В ее глазах, как всегда, отражалась неподдельная искренность, правдой дышали все черты ее лица. Только правду, одну лишь правду мог произносить этот бархатный голос, который звучал так же безыскусственно, как голос дрозда или соловья, каким бы возмутительным ни показалось теперь это сравнение тем, кто проповедует искусственную методу постановки голоса с выдуманными законами и ограничениями. Благодаря длительным упражнениям и тренировке голос Трильби стал «чудом вселенной, сплошной усладой для слуха». Пусть даже ей больше не дано было петь, сама ее речь звучала как музыка; золотом были ее слова, а не молчание, что бы она ни произносила.
Очевидно, у нее был лишь один пункт помешательства — относительно ее пения. Во всем же остальном Трильби была совершенно нормальной — так по крайней мере считали Таффи, Лэрд и Маленький Билли. И каждый про себя находил, что в этом последнем своем перевоплощении Трильби еще пленительнее, трогательнее и дороже для них, чем была.

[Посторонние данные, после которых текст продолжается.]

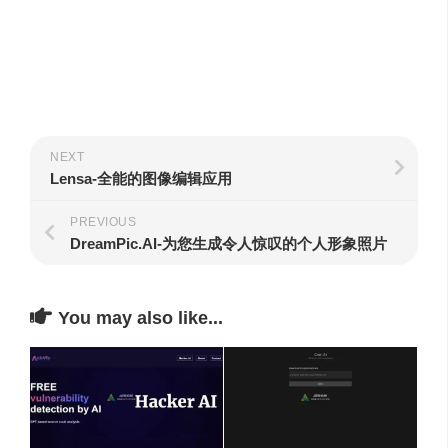
NEXT
Lensa-全能的图像编辑应用
PREVIOUS
DreamPic.AI-为您生成令人惊叹的个人形象照片
You may also like...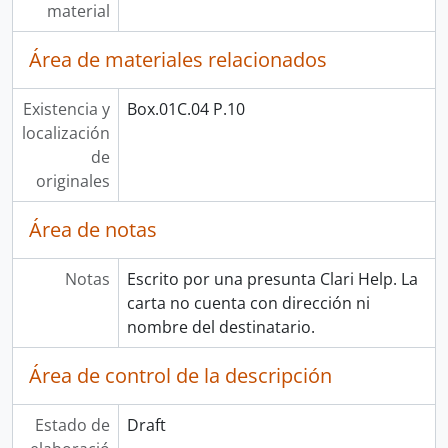
material
Área de materiales relacionados
Existencia y
Box.01C.04 P.10
localización
de
originales
Área de notas
Notas
Escrito por una presunta Clari Help. La
carta no cuenta con dirección ni
nombre del destinatario.
Área de control de la descripción
Estado de
Draft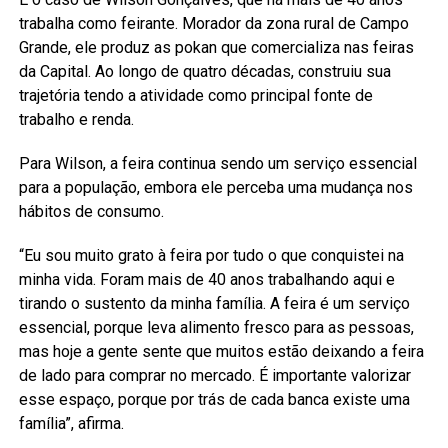
trabalha como feirante. Morador da zona rural de Campo
Grande, ele produz as pokan que comercializa nas feiras
da Capital. Ao longo de quatro décadas, construiu sua
trajetória tendo a atividade como principal fonte de
trabalho e renda.
Para Wilson, a feira continua sendo um serviço essencial
para a população, embora ele perceba uma mudança nos
hábitos de consumo.
“Eu sou muito grato à feira por tudo o que conquistei na
minha vida. Foram mais de 40 anos trabalhando aqui e
tirando o sustento da minha família. A feira é um serviço
essencial, porque leva alimento fresco para as pessoas,
mas hoje a gente sente que muitos estão deixando a feira
de lado para comprar no mercado. É importante valorizar
esse espaço, porque por trás de cada banca existe uma
família”, afirma.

Когда она предстала перед ними без румян и жемчужной пудры, они не преминули заметить, как сильно она постарела за эти годы; на вид ей было по меньшей мере лет тридцать, хотя на самом деле ей было всего двадцать три.
Руки ее стали бледными, восковыми, почти прозрачными; тонкие, сухие морщинки залегли вокруг глаз; седые пряди проглядывали в ее светлых волосах; тело утратило былую силу, гибкость, легкость движений. Казалось, она лишилась их вместе с памятью об огромном своем успехе (если она действитёльно была Лa Свенгали) и о триумфальном шествии по Европе. Было совершенно очевидно, что под влиянием внезапного несчастья она утратила способность петь и стала физически почти калекой.
Но она была одним из тех редкоодаренных созданий, чьи речи, взгляды, движения всегда вызывают глубоко заложенное в сердце каждого из нас смутное влечение к красоте, душевной чистоте и притягательной силе, — короче говоря, к тому человеческому обаянию, которым в высшей степени обладала Трильби и которое она, несмотря на потерю жизнерадостности, цветущего здоровья, энергии и даже рассудка, сумела полностью сохранить.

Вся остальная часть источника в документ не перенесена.